Aurobindo Pharma's subsidiary, Eugia Pharma Specialities Limited, has received final approval from the US Food and Drug Administration (USFDA) to manufacture and market Pazopanib Tablets, 200 mg, a generic equivalent to Novartis' Votrient. This approval allows Eugia Pharma to address the market for this cancer treatment medication in the United States, with the product expected to launch in Q4FY25.
Pazopanib is a kinase inhibitor indicated for the treatment of advanced renal cell carcinoma (RCC) and advanced soft tissue sarcoma (STS) in patients who have received prior chemotherapy. RCC is a type of kidney cancer that accounts for approximately 90% of kidney malignancies. STS are a diverse group of tumors that arise from mesenchymal tissues, with an annual incidence of approximately 5 per 100,000 people.

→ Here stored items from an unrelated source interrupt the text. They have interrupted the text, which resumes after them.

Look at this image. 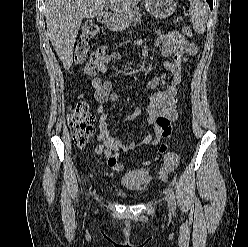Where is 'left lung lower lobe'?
<instances>
[{
  "label": "left lung lower lobe",
  "instance_id": "left-lung-lower-lobe-1",
  "mask_svg": "<svg viewBox=\"0 0 248 247\" xmlns=\"http://www.w3.org/2000/svg\"><path fill=\"white\" fill-rule=\"evenodd\" d=\"M206 1L208 2L210 9H212L213 1L212 0H206Z\"/></svg>",
  "mask_w": 248,
  "mask_h": 247
}]
</instances>
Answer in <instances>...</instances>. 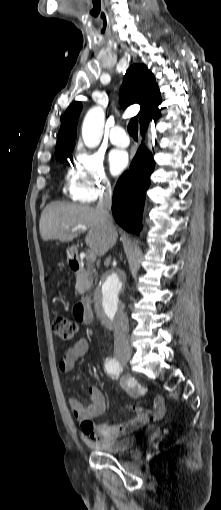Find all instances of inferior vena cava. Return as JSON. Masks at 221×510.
<instances>
[{
	"mask_svg": "<svg viewBox=\"0 0 221 510\" xmlns=\"http://www.w3.org/2000/svg\"><path fill=\"white\" fill-rule=\"evenodd\" d=\"M112 204V190L111 186L107 185L105 190L102 191L99 195V201L96 206V210L101 216L104 227L109 232H115V227L113 225V219L110 214ZM128 317L127 315H123L120 317L114 327V351L115 352H130L129 339H128Z\"/></svg>",
	"mask_w": 221,
	"mask_h": 510,
	"instance_id": "1",
	"label": "inferior vena cava"
}]
</instances>
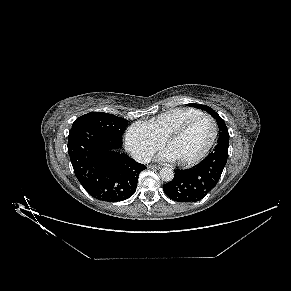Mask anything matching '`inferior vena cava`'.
<instances>
[{"instance_id":"1","label":"inferior vena cava","mask_w":291,"mask_h":291,"mask_svg":"<svg viewBox=\"0 0 291 291\" xmlns=\"http://www.w3.org/2000/svg\"><path fill=\"white\" fill-rule=\"evenodd\" d=\"M132 157L138 163H149L152 159L148 152L141 150L133 152Z\"/></svg>"}]
</instances>
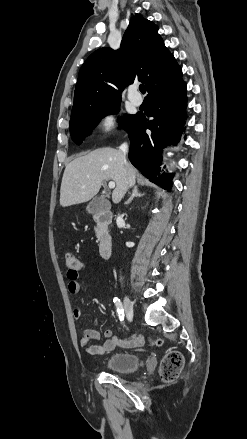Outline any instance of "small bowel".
<instances>
[{"instance_id": "1", "label": "small bowel", "mask_w": 247, "mask_h": 439, "mask_svg": "<svg viewBox=\"0 0 247 439\" xmlns=\"http://www.w3.org/2000/svg\"><path fill=\"white\" fill-rule=\"evenodd\" d=\"M68 290L71 294H78L81 289L79 283V271L68 270ZM74 318L78 319L81 316L80 308L73 309ZM97 323V321H96ZM105 341L101 345L91 344L92 341L100 339V333L93 329L83 330L80 336V344L88 354L91 355H104L113 351L115 348H133L143 344L144 340L141 336L130 335L126 337H118L113 334L111 330L104 331Z\"/></svg>"}]
</instances>
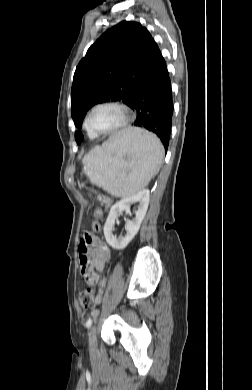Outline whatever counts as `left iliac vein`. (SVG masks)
<instances>
[{
	"mask_svg": "<svg viewBox=\"0 0 252 390\" xmlns=\"http://www.w3.org/2000/svg\"><path fill=\"white\" fill-rule=\"evenodd\" d=\"M89 350L90 352H94L97 347V337H96V327L92 326L89 330Z\"/></svg>",
	"mask_w": 252,
	"mask_h": 390,
	"instance_id": "1",
	"label": "left iliac vein"
}]
</instances>
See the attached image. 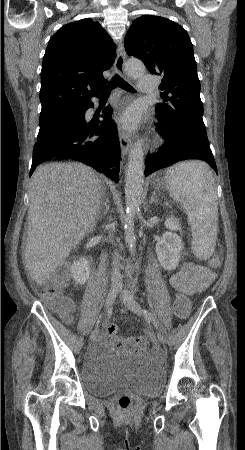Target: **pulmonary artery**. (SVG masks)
Here are the masks:
<instances>
[{
    "label": "pulmonary artery",
    "instance_id": "1",
    "mask_svg": "<svg viewBox=\"0 0 245 450\" xmlns=\"http://www.w3.org/2000/svg\"><path fill=\"white\" fill-rule=\"evenodd\" d=\"M139 84L140 94H152L156 90V77L151 75H143L139 78Z\"/></svg>",
    "mask_w": 245,
    "mask_h": 450
}]
</instances>
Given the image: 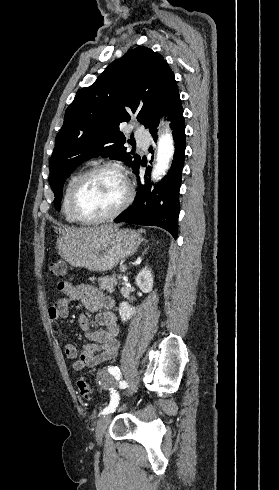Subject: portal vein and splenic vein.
<instances>
[{
  "mask_svg": "<svg viewBox=\"0 0 279 490\" xmlns=\"http://www.w3.org/2000/svg\"><path fill=\"white\" fill-rule=\"evenodd\" d=\"M120 270H121V272H126L127 268H126V266H121Z\"/></svg>",
  "mask_w": 279,
  "mask_h": 490,
  "instance_id": "18ae733b",
  "label": "portal vein and splenic vein"
}]
</instances>
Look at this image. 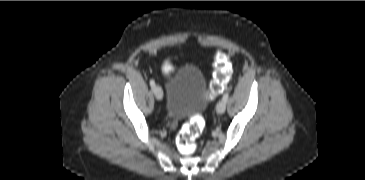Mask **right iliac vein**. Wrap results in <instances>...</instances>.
Returning <instances> with one entry per match:
<instances>
[{"mask_svg":"<svg viewBox=\"0 0 365 180\" xmlns=\"http://www.w3.org/2000/svg\"><path fill=\"white\" fill-rule=\"evenodd\" d=\"M153 92H154L155 97H156L158 100H162V99H163V91H162L161 87H159V86H154V87H153Z\"/></svg>","mask_w":365,"mask_h":180,"instance_id":"obj_1","label":"right iliac vein"}]
</instances>
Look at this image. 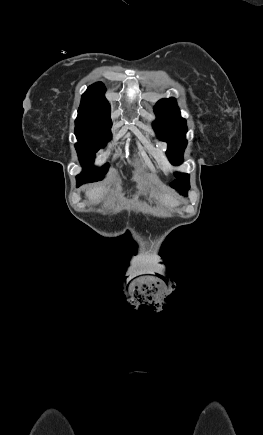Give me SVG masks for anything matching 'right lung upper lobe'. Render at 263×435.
<instances>
[{"label": "right lung upper lobe", "mask_w": 263, "mask_h": 435, "mask_svg": "<svg viewBox=\"0 0 263 435\" xmlns=\"http://www.w3.org/2000/svg\"><path fill=\"white\" fill-rule=\"evenodd\" d=\"M106 88L98 82L91 85L82 95L75 123L93 124L111 128L110 105L104 93Z\"/></svg>", "instance_id": "cb5924a9"}]
</instances>
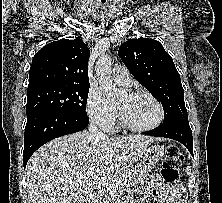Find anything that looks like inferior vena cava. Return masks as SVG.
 I'll return each mask as SVG.
<instances>
[{
	"label": "inferior vena cava",
	"mask_w": 222,
	"mask_h": 203,
	"mask_svg": "<svg viewBox=\"0 0 222 203\" xmlns=\"http://www.w3.org/2000/svg\"><path fill=\"white\" fill-rule=\"evenodd\" d=\"M89 132L96 138H105L106 135L102 131L98 129L97 124H95L94 120H91L89 124Z\"/></svg>",
	"instance_id": "602c4592"
}]
</instances>
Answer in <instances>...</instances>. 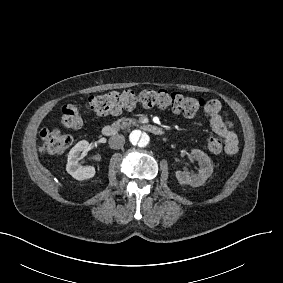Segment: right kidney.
I'll return each instance as SVG.
<instances>
[{"label":"right kidney","instance_id":"1","mask_svg":"<svg viewBox=\"0 0 283 283\" xmlns=\"http://www.w3.org/2000/svg\"><path fill=\"white\" fill-rule=\"evenodd\" d=\"M89 142L79 141L69 152L66 171L76 180H86L95 175L93 166H82L79 164V155L83 151H89Z\"/></svg>","mask_w":283,"mask_h":283}]
</instances>
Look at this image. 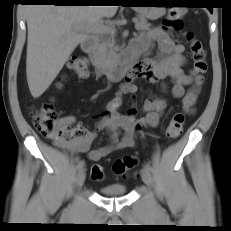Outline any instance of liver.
I'll list each match as a JSON object with an SVG mask.
<instances>
[{"label":"liver","mask_w":231,"mask_h":231,"mask_svg":"<svg viewBox=\"0 0 231 231\" xmlns=\"http://www.w3.org/2000/svg\"><path fill=\"white\" fill-rule=\"evenodd\" d=\"M28 28L26 75L34 98L51 85L86 35L111 18L117 6L29 5L24 8Z\"/></svg>","instance_id":"1"}]
</instances>
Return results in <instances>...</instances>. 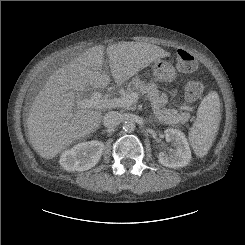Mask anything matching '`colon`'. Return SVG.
<instances>
[{
  "mask_svg": "<svg viewBox=\"0 0 245 245\" xmlns=\"http://www.w3.org/2000/svg\"><path fill=\"white\" fill-rule=\"evenodd\" d=\"M177 68L179 71L188 73L196 69L197 62L193 54L185 48H180L176 51ZM204 86L199 80H189L184 87L185 97L189 101L197 100L202 92Z\"/></svg>",
  "mask_w": 245,
  "mask_h": 245,
  "instance_id": "5ec220e1",
  "label": "colon"
}]
</instances>
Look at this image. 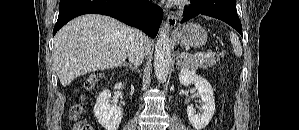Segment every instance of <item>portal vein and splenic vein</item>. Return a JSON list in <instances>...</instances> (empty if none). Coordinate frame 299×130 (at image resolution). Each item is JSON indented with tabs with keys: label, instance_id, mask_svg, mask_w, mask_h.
Segmentation results:
<instances>
[{
	"label": "portal vein and splenic vein",
	"instance_id": "1",
	"mask_svg": "<svg viewBox=\"0 0 299 130\" xmlns=\"http://www.w3.org/2000/svg\"><path fill=\"white\" fill-rule=\"evenodd\" d=\"M187 55H188V53L183 52V53H181L180 57H186ZM196 55H198V56H205V57H211V56H214V53L213 52L197 53Z\"/></svg>",
	"mask_w": 299,
	"mask_h": 130
}]
</instances>
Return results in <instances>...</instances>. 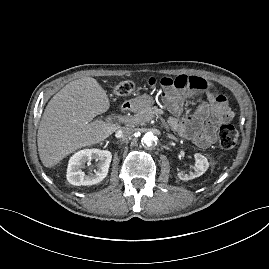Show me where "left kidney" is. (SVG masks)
<instances>
[{
    "label": "left kidney",
    "instance_id": "5707ae66",
    "mask_svg": "<svg viewBox=\"0 0 269 269\" xmlns=\"http://www.w3.org/2000/svg\"><path fill=\"white\" fill-rule=\"evenodd\" d=\"M194 159H195V171L190 172L189 174L179 172L178 177L180 180L188 181L197 178L206 172V170L209 167V162L207 158L200 153H196L194 154Z\"/></svg>",
    "mask_w": 269,
    "mask_h": 269
}]
</instances>
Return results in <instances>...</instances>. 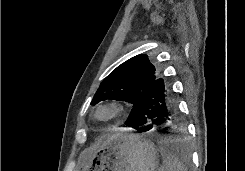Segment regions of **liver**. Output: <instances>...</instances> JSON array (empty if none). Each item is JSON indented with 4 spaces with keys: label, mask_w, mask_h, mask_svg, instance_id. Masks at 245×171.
Returning <instances> with one entry per match:
<instances>
[{
    "label": "liver",
    "mask_w": 245,
    "mask_h": 171,
    "mask_svg": "<svg viewBox=\"0 0 245 171\" xmlns=\"http://www.w3.org/2000/svg\"><path fill=\"white\" fill-rule=\"evenodd\" d=\"M112 139V136H103L99 141L98 143L92 147L91 149L92 150H96L97 148L101 147V146H105L107 143L110 142V140Z\"/></svg>",
    "instance_id": "1"
}]
</instances>
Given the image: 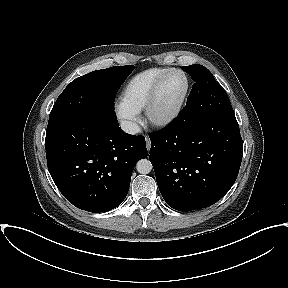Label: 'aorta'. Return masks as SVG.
Returning a JSON list of instances; mask_svg holds the SVG:
<instances>
[{"label":"aorta","mask_w":288,"mask_h":288,"mask_svg":"<svg viewBox=\"0 0 288 288\" xmlns=\"http://www.w3.org/2000/svg\"><path fill=\"white\" fill-rule=\"evenodd\" d=\"M136 168L140 174H148L152 170V164L148 159H141L138 161Z\"/></svg>","instance_id":"aorta-1"}]
</instances>
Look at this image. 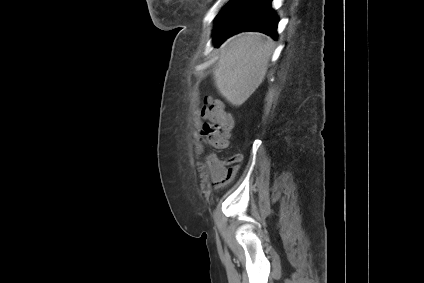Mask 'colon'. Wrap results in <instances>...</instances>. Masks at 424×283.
Here are the masks:
<instances>
[{"instance_id":"5ec220e1","label":"colon","mask_w":424,"mask_h":283,"mask_svg":"<svg viewBox=\"0 0 424 283\" xmlns=\"http://www.w3.org/2000/svg\"><path fill=\"white\" fill-rule=\"evenodd\" d=\"M202 117L207 123L202 131V139L214 148H225L230 138L232 119L223 107L222 103L214 100H206L200 110ZM213 161V154L207 156V163Z\"/></svg>"}]
</instances>
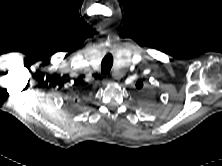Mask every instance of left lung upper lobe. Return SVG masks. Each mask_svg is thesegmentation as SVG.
Here are the masks:
<instances>
[{
	"instance_id": "obj_1",
	"label": "left lung upper lobe",
	"mask_w": 222,
	"mask_h": 166,
	"mask_svg": "<svg viewBox=\"0 0 222 166\" xmlns=\"http://www.w3.org/2000/svg\"><path fill=\"white\" fill-rule=\"evenodd\" d=\"M142 85H143L142 82L139 81V82H137L136 87H137V88H141Z\"/></svg>"
}]
</instances>
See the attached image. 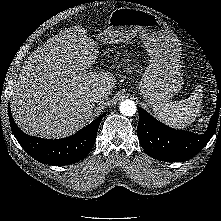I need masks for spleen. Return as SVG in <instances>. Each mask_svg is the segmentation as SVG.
<instances>
[{
    "mask_svg": "<svg viewBox=\"0 0 221 221\" xmlns=\"http://www.w3.org/2000/svg\"><path fill=\"white\" fill-rule=\"evenodd\" d=\"M202 98V90L197 88L189 98L154 106L153 111L156 117L166 125L186 128L195 121L201 108Z\"/></svg>",
    "mask_w": 221,
    "mask_h": 221,
    "instance_id": "obj_1",
    "label": "spleen"
}]
</instances>
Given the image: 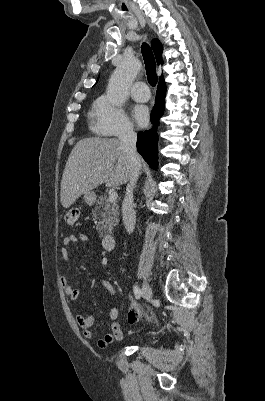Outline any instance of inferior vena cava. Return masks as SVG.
<instances>
[{"label": "inferior vena cava", "instance_id": "inferior-vena-cava-1", "mask_svg": "<svg viewBox=\"0 0 265 401\" xmlns=\"http://www.w3.org/2000/svg\"><path fill=\"white\" fill-rule=\"evenodd\" d=\"M119 138L122 142V148L127 152V158L131 166V174L122 205L123 223L127 233H133L136 223L135 211L133 209V188L136 184L138 174H140L141 164L140 156L136 150L137 134L134 132L132 124H123Z\"/></svg>", "mask_w": 265, "mask_h": 401}]
</instances>
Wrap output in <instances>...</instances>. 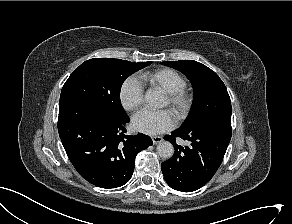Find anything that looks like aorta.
Masks as SVG:
<instances>
[{"instance_id":"1","label":"aorta","mask_w":292,"mask_h":224,"mask_svg":"<svg viewBox=\"0 0 292 224\" xmlns=\"http://www.w3.org/2000/svg\"><path fill=\"white\" fill-rule=\"evenodd\" d=\"M145 102L151 108L161 107L162 95L156 90H148L145 95ZM157 153L161 158H171L174 154V147L168 141H162L157 145Z\"/></svg>"}]
</instances>
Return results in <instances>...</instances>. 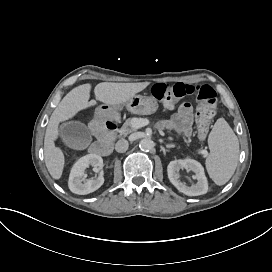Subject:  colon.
I'll use <instances>...</instances> for the list:
<instances>
[{"instance_id": "obj_1", "label": "colon", "mask_w": 272, "mask_h": 272, "mask_svg": "<svg viewBox=\"0 0 272 272\" xmlns=\"http://www.w3.org/2000/svg\"><path fill=\"white\" fill-rule=\"evenodd\" d=\"M152 94L158 101L173 102L183 97H192L199 105L197 112V129L201 137H205L209 131L212 119L216 115L215 104L217 95L215 90L207 84L175 83L157 84L152 88Z\"/></svg>"}]
</instances>
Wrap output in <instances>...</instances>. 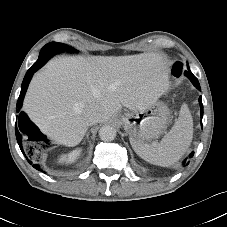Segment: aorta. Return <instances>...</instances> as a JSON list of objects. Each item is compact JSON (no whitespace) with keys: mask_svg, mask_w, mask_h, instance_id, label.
<instances>
[{"mask_svg":"<svg viewBox=\"0 0 227 227\" xmlns=\"http://www.w3.org/2000/svg\"><path fill=\"white\" fill-rule=\"evenodd\" d=\"M99 137L105 142L112 141L116 137V129L109 125L103 126L99 130Z\"/></svg>","mask_w":227,"mask_h":227,"instance_id":"1","label":"aorta"}]
</instances>
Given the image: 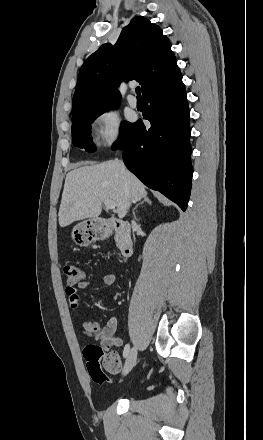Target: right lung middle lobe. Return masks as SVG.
I'll return each mask as SVG.
<instances>
[{"mask_svg": "<svg viewBox=\"0 0 263 440\" xmlns=\"http://www.w3.org/2000/svg\"><path fill=\"white\" fill-rule=\"evenodd\" d=\"M117 107V106H115ZM106 108L96 111H90L83 114H80L74 118H72V135H73V145L79 148H84L86 151L91 152L96 150V147L92 143L90 136V124L101 114L106 112L109 109L115 108ZM130 122H123L120 129V139L123 137L125 132L131 126ZM119 139V140H120Z\"/></svg>", "mask_w": 263, "mask_h": 440, "instance_id": "1", "label": "right lung middle lobe"}]
</instances>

The approval of Eugia Pharma's Pazopanib tablets offers a cost-effective alternative to Votrient, potentially increasing access to this important medication for patients with advanced RCC and STS. According to IQVIA data, the market size for Pazopanib Tablets reached an estimated $106 million for the 12-month period ending October 2024.
This approval marks the 179th Abbreviated New Drug Application (ANDA) approval for Eugia Pharma Specialities Group (EPSG). Eugia Pharma Specialities Group specializes in manufacturing both oncology oral and sterile specialty products. Aurobindo Pharma has 29 manufacturing facilities approved by major international regulatory agencies. The company develops and commercializes generic pharmaceuticals across seven therapeutic areas in over 150 countries.